The 1941 Hollywood film adaptation, which was highly successful, had a cast that included Walter Pidgeon, Maureen O'Hara, Anna Lee, Roddy McDowall (as Huw), Donald Crisp, and Barry Fitzgerald. None of the leading players were Welsh (though Welsh actor Rhys Williams made his screen debut in the film in a minor role). Directed by John Ford, How Green Was My Valley was selected for preservation in the United States National Film Registry. How Green Was My Valley is available on DVD from 20th Century Fox as part of their 20th Century Fox Studio Classics collection.

The book has twice been adapted by the BBC for television, in 1960 and 1975. The 1960 adaptation featured Eynon Evans, Rachel Thomas and Glyn Houston. The 1975 production, scripted by Elaine Morgan, starred Stanley Baker, (Dame) Siân Phillips, and Nerys Hughes.

The novel was adapted as a Broadway musical, called A Time for Singing, which opened at the Broadway Theatre, New York, on 21 May 1966. The music was by John Morris; book and lyrics were by Gerald Freedman and John Morris.
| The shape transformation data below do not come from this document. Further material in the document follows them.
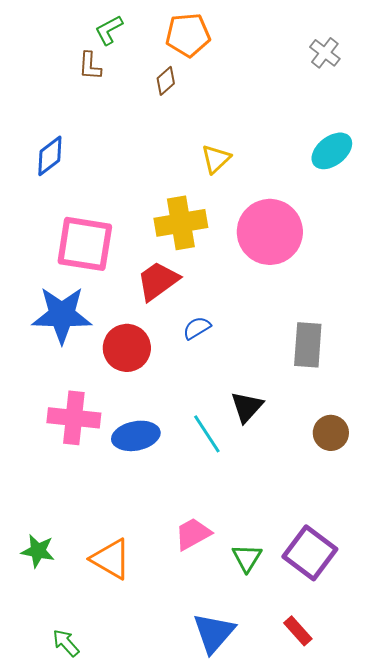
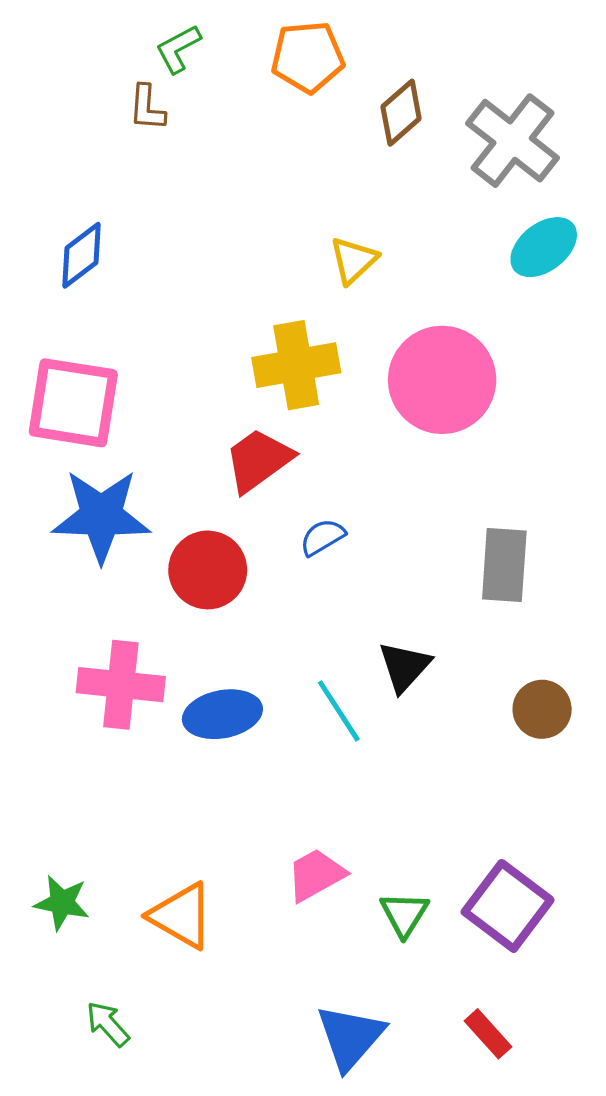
gray cross: (325, 53) -> (513, 141), moved, size x1.8
brown diamond: (166, 81) -> (401, 113), moved, size x1.4
pink square: (85, 244) -> (73, 403), moved
green arrow: (66, 643) -> (108, 1024), moved

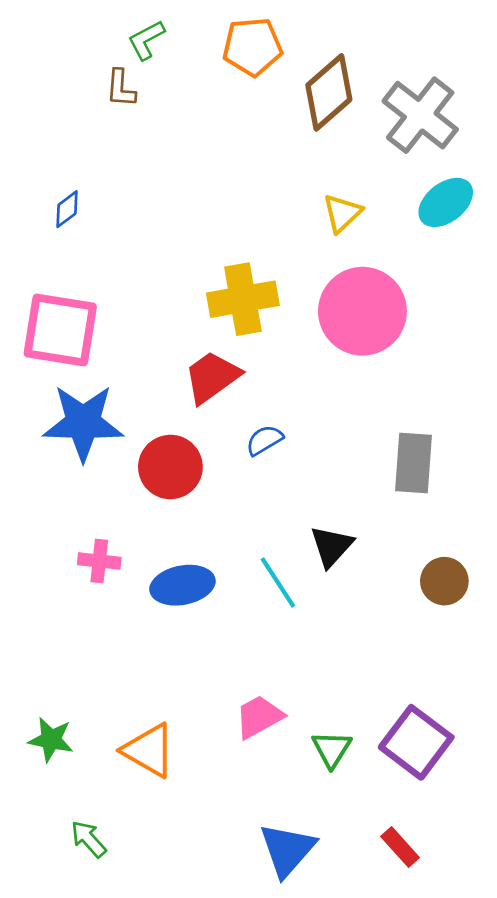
brown diamond: (401, 113) -> (329, 92), size x1.4
blue diamond: (82, 255) -> (67, 209), size x0.7
yellow triangle: (354, 260) -> (342, 213), moved
pink cross: (121, 685) -> (99, 561), size x0.6

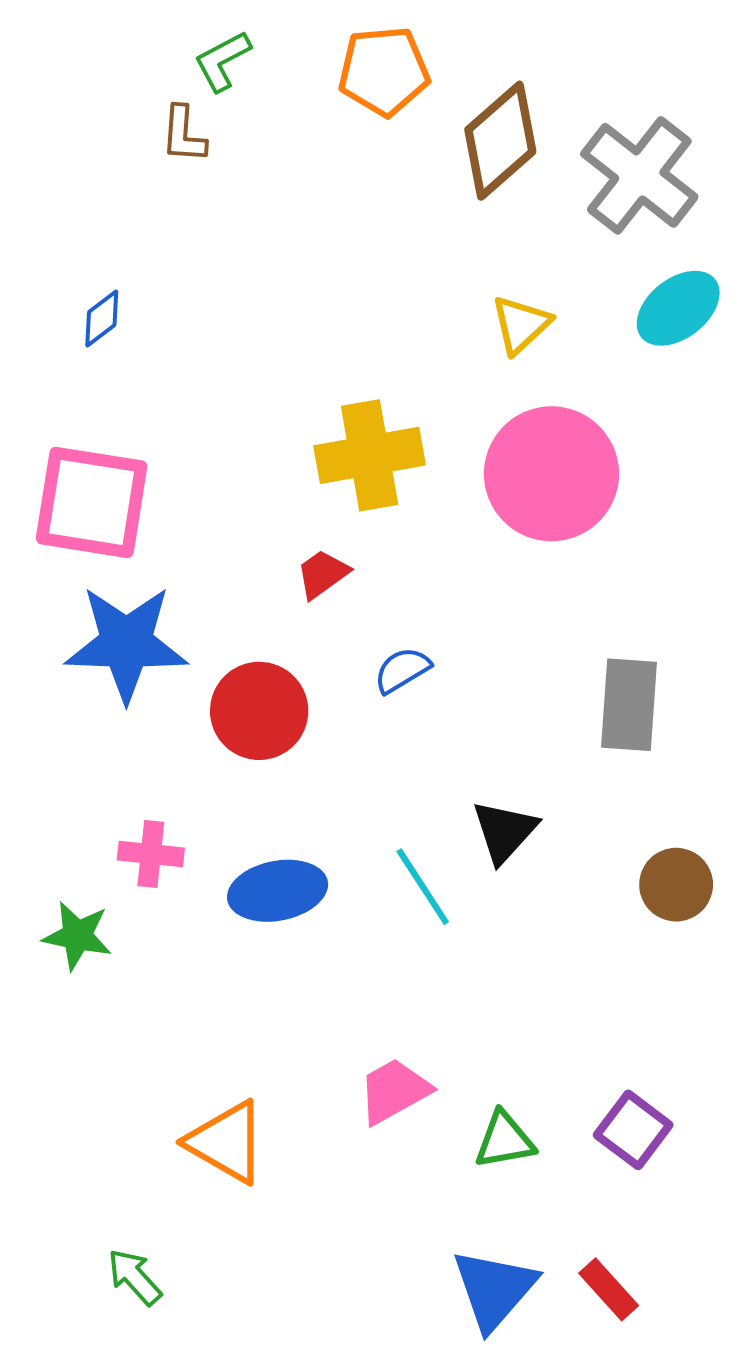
red trapezoid: (212, 377) -> (323, 574), size x0.6
green star: (51, 740) -> (77, 936), moved
purple square: (416, 742) -> (633, 1130), size x0.7
green triangle: (332, 749) -> (504, 1140), turned 48
blue triangle: (287, 850) -> (494, 1289), moved

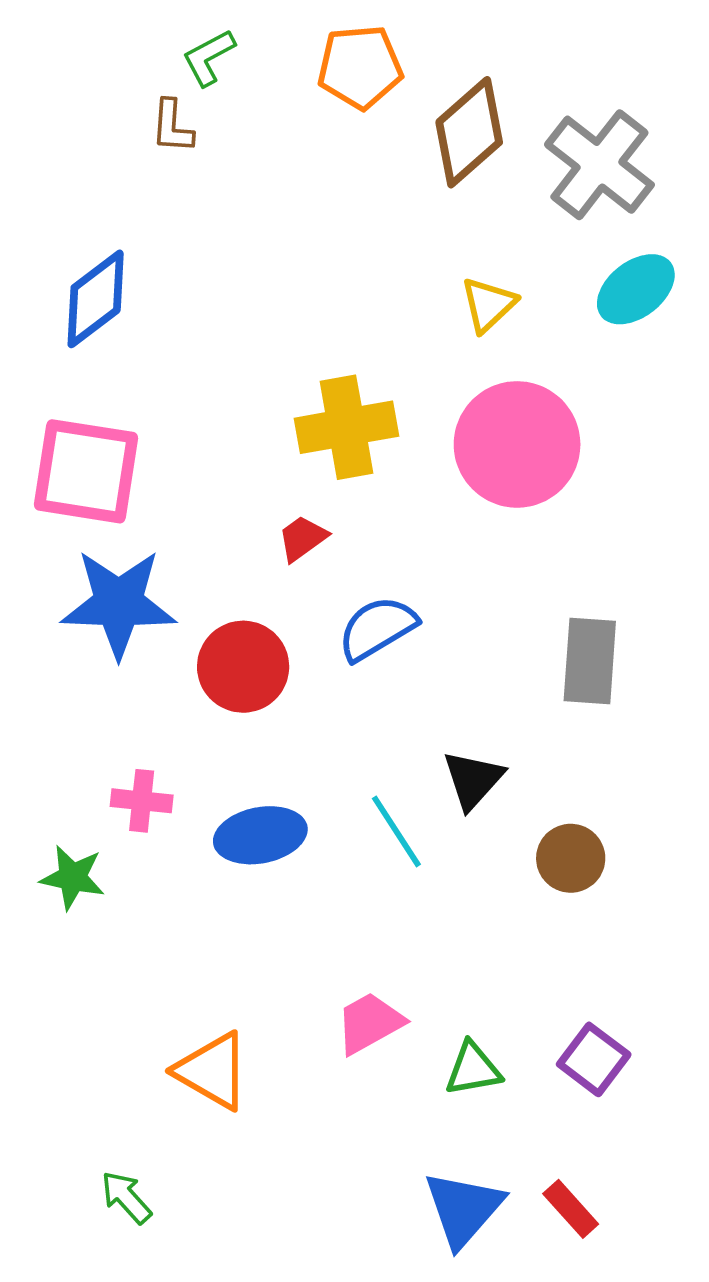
blue diamond: (102, 318) -> (96, 299), size x1.8
blue semicircle: (402, 670) -> (377, 628), size x1.5
brown circle: (676, 885) -> (571, 858), moved

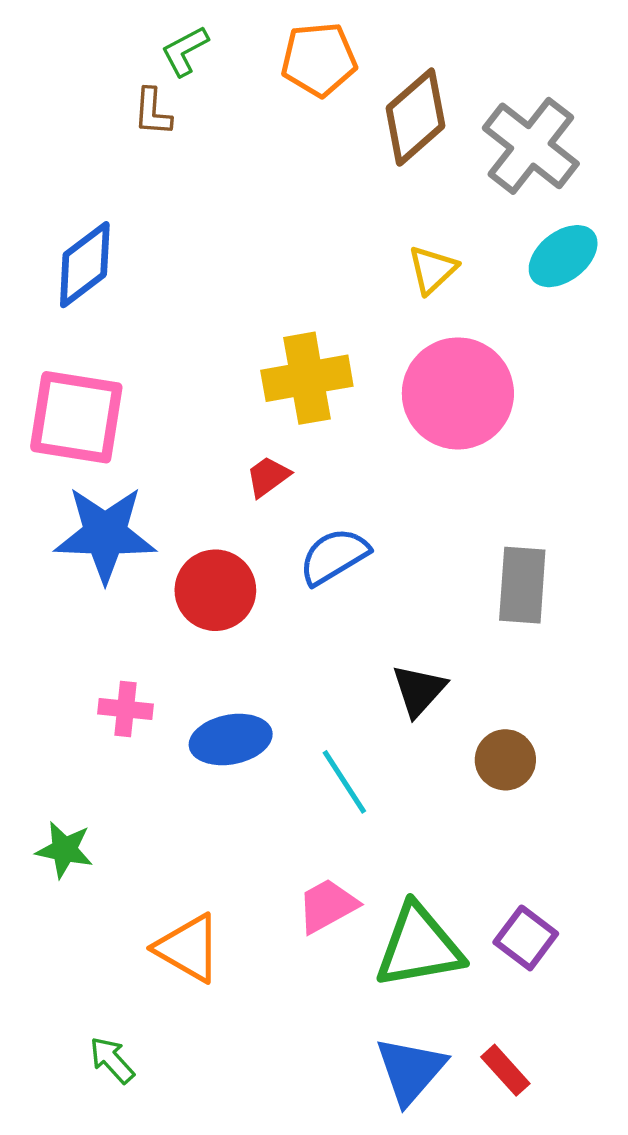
cyan line: (396, 831) -> (344, 782), moved
green star: (73, 877) -> (64, 850), moved
green triangle: (473, 1069) -> (419, 946), size x1.8

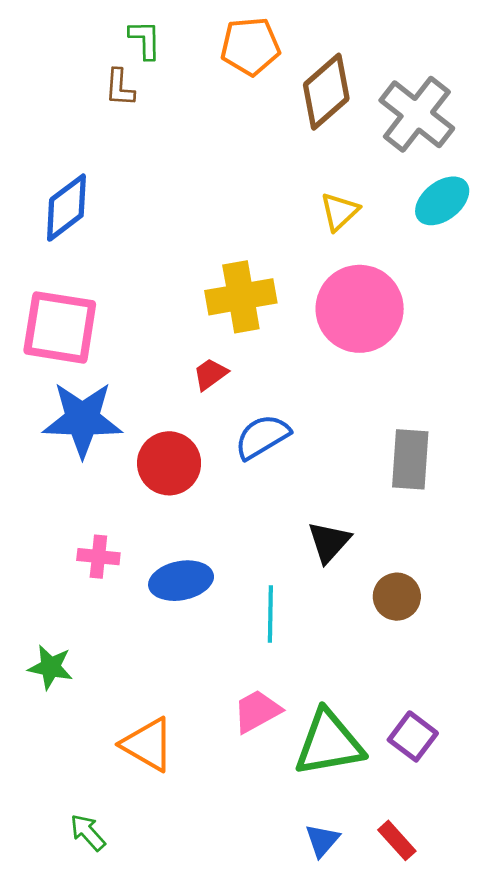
green L-shape: (185, 51) -> (145, 40), turned 117
cyan line: (344, 782) -> (270, 614), turned 34
blue triangle: (410, 1070) -> (322, 840), size x0.6

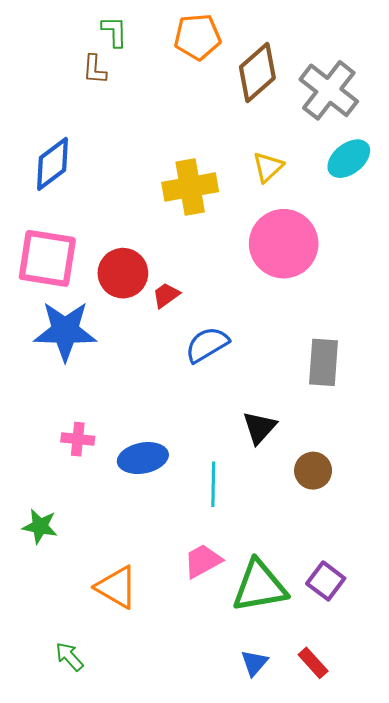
yellow cross: (241, 297) -> (190, 187), moved
red circle: (169, 463) -> (123, 273), moved

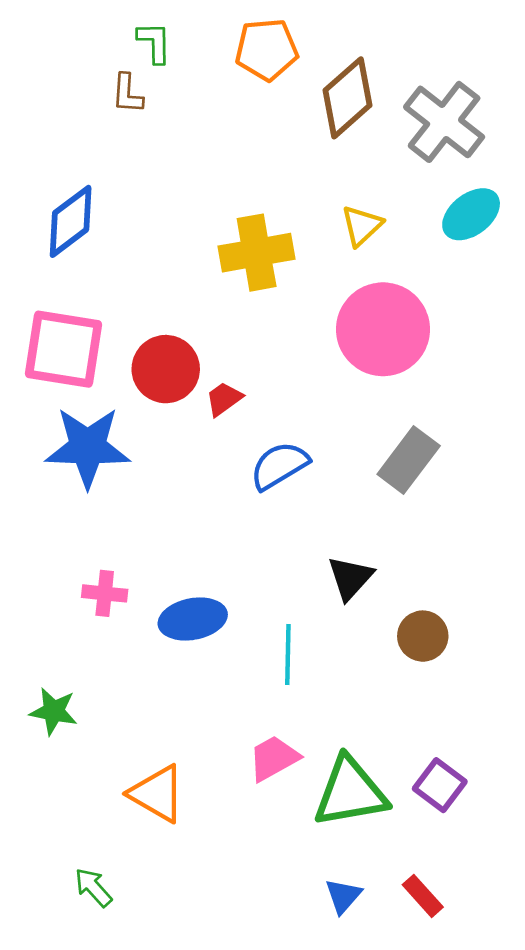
gray rectangle: (324, 362) -> (409, 460), moved, turned 33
The production was directed by Mr. Freedman, and it starred Ivor Emmanuel, Tessie O'Shea, Shani Wallis, and Laurence Naismith.

A stage version, adapted by Shaun McKenna was performed at the Theatre Royal in Northampton in 1990. It marked the stage debut of Aled Jones as the teenage Huw. It was directed by Michael Napier Brown and designed by Ray Lett.

In 2017, the book was also adapted as a short film, parts of which are shown in the music video for the song Pleader by the band alt-J.